This summer the competition to create the most epic ‘bricks’ experience got hotter with the arrival of South Korean sunglass brand Gentle Monsters in Argyll Street, London. Gentle Monster takes the idea of immersive shopping to a whole other level, with each of the brand’s stores around the world taking on its own story concept. And in London, that concept is… Kung Fu aliens (we kid you not) – the story being that a robot alien landed on Earth, became captivated by the beauty of Kung Fu and took it back to its own planet. So far, so nuts.
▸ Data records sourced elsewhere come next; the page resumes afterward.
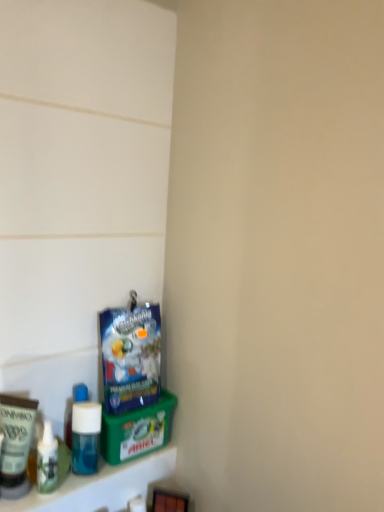 Question: From a real-world perspective, is blue plastic bag at lower left positioned under blue matte bottle at lower left based on gravity?

Choices:
 (A) yes
 (B) no

Answer: (B)

Question: Is blue plastic bag at lower left taller than blue matte bottle at lower left?

Choices:
 (A) yes
 (B) no

Answer: (A)

Question: From the image's perspective, does blue plastic bag at lower left appear lower than blue matte bottle at lower left?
Walking into the store is like walking into an elaborate film set or exhibition, and a pretty bonkers one at that. Customers are greeted by a tribe of larger than life, kinetic aliens who, as a colleague explained, are ‘training in Kung Fu’. They’re doing this to a backdrop of a digital waterfall and a giant ceremonial gong, which goes off every 7 minutes as their cue to start training.
The eccentric idea continues on the lower ground floor at the ‘battleground’, where two giant kinetic aliens fight in a bamboo forest surrounded by an audience of smaller robots, cheerleading with glittering pom poms in their hands.
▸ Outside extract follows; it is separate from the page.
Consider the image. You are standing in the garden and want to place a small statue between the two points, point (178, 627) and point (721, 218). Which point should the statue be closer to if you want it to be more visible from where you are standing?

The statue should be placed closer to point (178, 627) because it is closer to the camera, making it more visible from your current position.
It’s totally amazing, impressive… and also rather bemusing. Because what on earth (sorry) does it have to do with sunglasses?! Well, seemingly nothing. Many retailers incorporate exhibition-style experiences into their store but usually it’s to aid sales, or at least related to the product in some way.
Nike is a great case in point, with an almost permanent exhibition area in Nike Town in which it borrows display techniques from gallery spaces to showcase its product and behind-the-scenes work (if you haven’t done so already, check out the current exhibition at London’s Oxford Circus which shows off the work of the motion graphics designers behind its latest projects).
Other brands align themselves to those in the arena of culture and art, seeing a symmetry between the two which will interest their customer demographic – like COS. Having established a legacy of artist collaborations which celebrate the brand’s influences from design and architecture, it’s soon to open a brand new hybrid concept store in London’s glossiest new shopping district, Coal Drop Yard in Kings Cross. Here, customers will not only be able to browse and buy from its latest clothing collections, but also immerse themselves in the work of established and emerging artists.
Both Nike and COS incorporate exhibitions into their stores in a way that feels seamless, credible and intrinsic to their brand essence. Also, they’re integrated in a way that keeps the customer in the store, whiling away hours, potentially leading to more sales. Gentle Monster on the other hand, doesn’t appear to use its concept as a sales tool at all. In fact the product – sunglasses – feels quite removed from the idea – aliens. And interestingly, it feels removed physically too, with the sunglasses themselves displayed around the perimeter of the store… presumably so that the theatrics are left to shine in all their eccentric glory. The thing is, when we were there, we didn’t actually see anyone trying the product on. Any customers that were in the store seemed to be there to get that perfect shareable shot … and, pic filtered and posted, they left. Gentle Monster may have turned its store into the perfect Instagram set, and in that way is bound to drive footfall, but will it actually sell enough product to sustain the cost of a bricks and mortar store in one of the country’s prime shopping districts? Time will tell… but one thing’s for sure, it’s awesome, original and creating a LOT of attention, and that is surely great for the reputation of any brand.